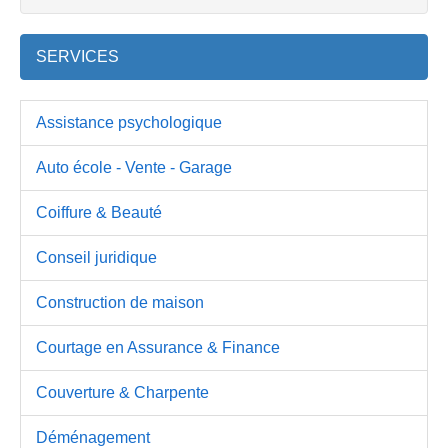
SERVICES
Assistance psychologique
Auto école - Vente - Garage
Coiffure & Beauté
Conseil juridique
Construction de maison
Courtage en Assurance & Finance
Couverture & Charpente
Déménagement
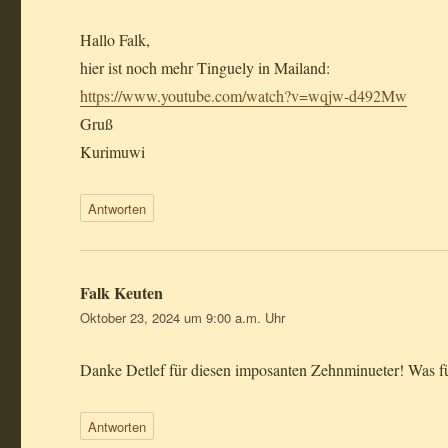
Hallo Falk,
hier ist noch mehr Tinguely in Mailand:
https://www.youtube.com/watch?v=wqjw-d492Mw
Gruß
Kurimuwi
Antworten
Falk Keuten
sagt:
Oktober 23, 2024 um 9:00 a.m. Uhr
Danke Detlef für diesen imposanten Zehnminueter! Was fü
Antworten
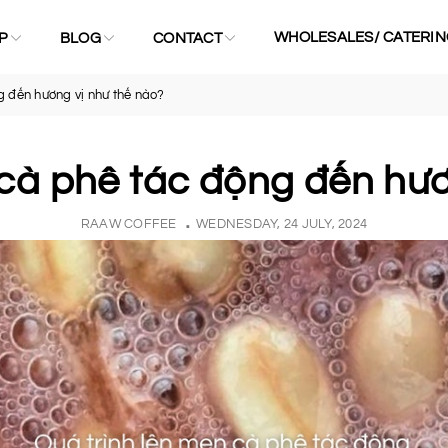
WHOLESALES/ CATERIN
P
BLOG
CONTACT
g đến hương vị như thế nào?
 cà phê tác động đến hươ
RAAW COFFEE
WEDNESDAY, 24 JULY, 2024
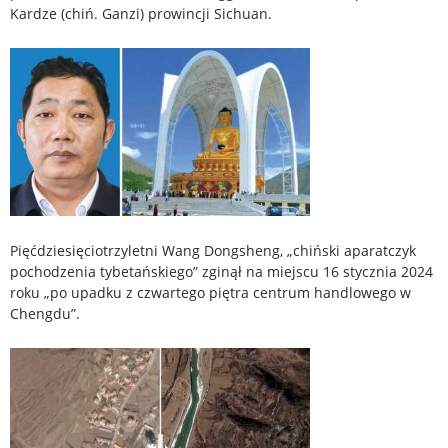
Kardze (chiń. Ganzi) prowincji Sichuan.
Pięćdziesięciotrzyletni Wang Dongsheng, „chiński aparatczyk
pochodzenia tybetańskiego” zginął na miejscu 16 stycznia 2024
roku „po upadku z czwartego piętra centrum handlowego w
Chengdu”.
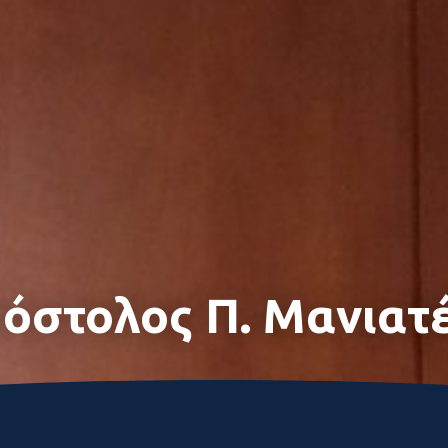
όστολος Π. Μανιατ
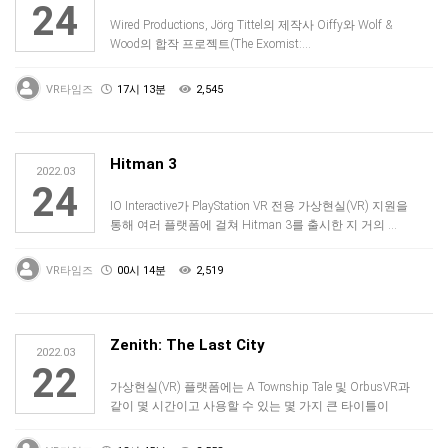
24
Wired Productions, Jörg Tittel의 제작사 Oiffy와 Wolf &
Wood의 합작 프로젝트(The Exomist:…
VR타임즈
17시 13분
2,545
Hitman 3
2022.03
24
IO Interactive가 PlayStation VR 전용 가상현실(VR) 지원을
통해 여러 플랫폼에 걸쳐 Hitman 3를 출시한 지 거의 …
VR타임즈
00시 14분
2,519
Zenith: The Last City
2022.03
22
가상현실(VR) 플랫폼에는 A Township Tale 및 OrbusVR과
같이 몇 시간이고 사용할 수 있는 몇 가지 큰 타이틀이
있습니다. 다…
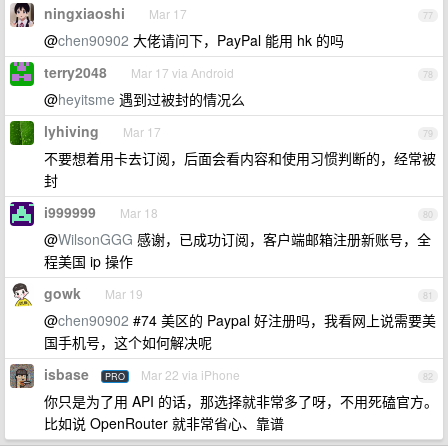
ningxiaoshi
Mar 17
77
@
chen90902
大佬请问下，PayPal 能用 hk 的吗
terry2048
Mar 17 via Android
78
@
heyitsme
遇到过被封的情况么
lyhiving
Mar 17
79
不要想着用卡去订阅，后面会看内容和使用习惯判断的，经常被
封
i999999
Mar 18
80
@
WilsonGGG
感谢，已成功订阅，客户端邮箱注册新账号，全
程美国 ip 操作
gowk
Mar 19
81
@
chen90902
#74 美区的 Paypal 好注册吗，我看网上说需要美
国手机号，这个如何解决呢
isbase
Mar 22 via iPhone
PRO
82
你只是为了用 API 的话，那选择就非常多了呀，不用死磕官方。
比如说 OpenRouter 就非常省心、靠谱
--------------------------------------------------
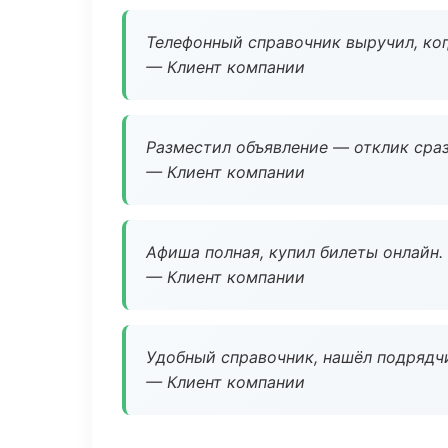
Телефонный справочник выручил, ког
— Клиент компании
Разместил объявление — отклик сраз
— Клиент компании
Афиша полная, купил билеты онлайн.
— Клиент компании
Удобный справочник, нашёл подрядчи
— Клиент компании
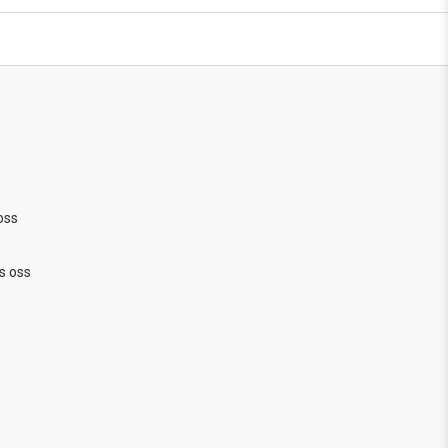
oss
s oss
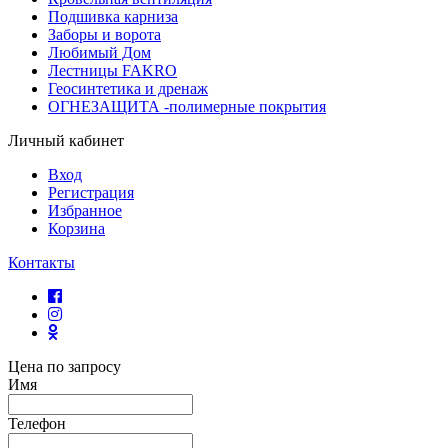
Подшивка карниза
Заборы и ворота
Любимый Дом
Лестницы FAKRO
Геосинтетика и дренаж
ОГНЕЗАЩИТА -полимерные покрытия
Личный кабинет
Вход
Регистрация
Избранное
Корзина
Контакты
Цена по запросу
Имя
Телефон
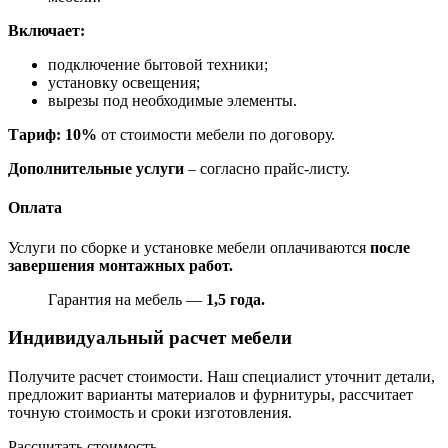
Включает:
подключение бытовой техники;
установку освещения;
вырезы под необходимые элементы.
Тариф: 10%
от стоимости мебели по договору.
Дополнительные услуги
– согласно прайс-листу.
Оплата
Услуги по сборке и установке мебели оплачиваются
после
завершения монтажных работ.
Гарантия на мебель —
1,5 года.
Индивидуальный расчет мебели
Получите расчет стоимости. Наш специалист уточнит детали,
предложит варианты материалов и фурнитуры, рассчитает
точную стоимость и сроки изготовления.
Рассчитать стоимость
--------------------------------------------------
* WHAT THE TASK ASKS
Within the entries above, the lines from the one containing "WEDNESDAY, 24 JULY, 2024" through the one containing "比如说 OpenRouter 就非常省心、靠谱" are to be transcribed exactly, ends included, pictures excluded.

* RESULT BELOW
WEDNESDAY, 24 JULY, 2024
Kardze (chiń. Ganzi) prowincji Sichuan.
Pięćdziesięciotrzyletni Wang Dongsheng, „chiński aparatczyk
pochodzenia tybetańskiego” zginął na miejscu 16 stycznia 2024
roku „po upadku z czwartego piętra centrum handlowego w
Chengdu”.
όστολος Π. Μανιατ
24
Wired Productions, Jörg Tittel의 제작사 Oiffy와 Wolf &
Wood의 합작 프로젝트(The Exomist:…
VR타임즈
17시 13분
2,545
Hitman 3
2022.03
24
IO Interactive가 PlayStation VR 전용 가상현실(VR) 지원을
통해 여러 플랫폼에 걸쳐 Hitman 3를 출시한 지 거의 …
VR타임즈
00시 14분
2,519
Zenith: The Last City
2022.03
22
가상현실(VR) 플랫폼에는 A Township Tale 및 OrbusVR과
같이 몇 시간이고 사용할 수 있는 몇 가지 큰 타이틀이
있습니다. 다…
ningxiaoshi
Mar 17
77
@
chen90902
大佬请问下，PayPal 能用 hk 的吗
terry2048
Mar 17 via Android
78
@
heyitsme
遇到过被封的情况么
lyhiving
Mar 17
79
不要想着用卡去订阅，后面会看内容和使用习惯判断的，经常被
封
i999999
Mar 18
80
@
WilsonGGG
感谢，已成功订阅，客户端邮箱注册新账号，全
程美国 ip 操作
gowk
Mar 19
81
@
chen90902
#74 美区的 Paypal 好注册吗，我看网上说需要美
国手机号，这个如何解决呢
isbase
Mar 22 via iPhone
PRO
82
你只是为了用 API 的话，那选择就非常多了呀，不用死磕官方。
比如说 OpenRouter 就非常省心、靠谱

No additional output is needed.